Of the total loss of energy to the muscle during a single response no more than one-half, that is, that of the exothermic phase, can be employed for the production of work. That of the endothermic phase is totally employed in the process of restitution of lactic acid into the precursor or in the form of heat which is of no use to the muscle machine. Under ordinary conditions, however, from forty to fifty per cent of the energy set free by the breaking down of glycogen (glycolysis) appears as work, fifty to sixty per cent taking the form of heat. This would then give to muscle a net efficiency of from twenty to twenty-five per cent. Experimentally it has been possible to show that skeletal muscle has an efficiency of from twentyone to twenty-fiveper cent. This figure compares favorably with the mechanical efficiency developed in the well-known mechanical engines, as may be seen from the following:
Steam engines without condensers 7½%
Steam engines with condensers 9 to 19%
Gas engines 14 to 28%
Diesel engines 29 to 35%
A further factor which has to do with the efficiency of a muscle for doing work is its loading. From our physical definition of work it follows that when the load is reduced to zero a contracting muscle does no work. Again when the load becomes so great as to be just beyond the power of the muscle to move it, absolute power of the muscle, no work is done although the muscle is expending considerable energy in developing tension in an attempt to lift the load.
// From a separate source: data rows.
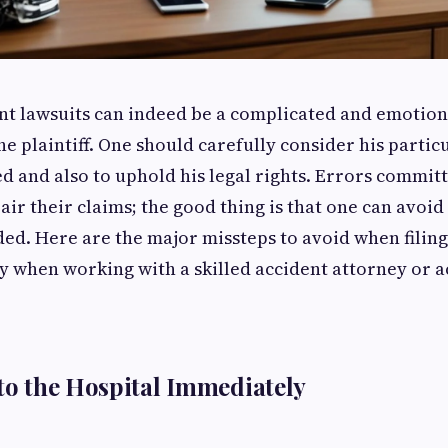
ent lawsuits can indeed be a complicated and emotion
e plaintiff. One should carefully consider his particu
 and also to uphold his legal rights. Errors commit
ir their claims; the good thing is that one can avoid
ded. Here are the major missteps to avoid when filing
ly when working with a skilled accident attorney or a
 to the Hospital Immediately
Between these two extremes there is a load which, when multiplied by the height to which it is lifted, will give a maximum product of work. This is known as the optimum load and varies from muscle to muscle. The height to which a muscle can contract depends upon its length; its power depends upon its cross-section. The efficiency of a muscle depends, first, upon its quality or energizing power, second, upon its nutritive state, and third, upon such extrinsic factors as loading, rate of stimulation, and others.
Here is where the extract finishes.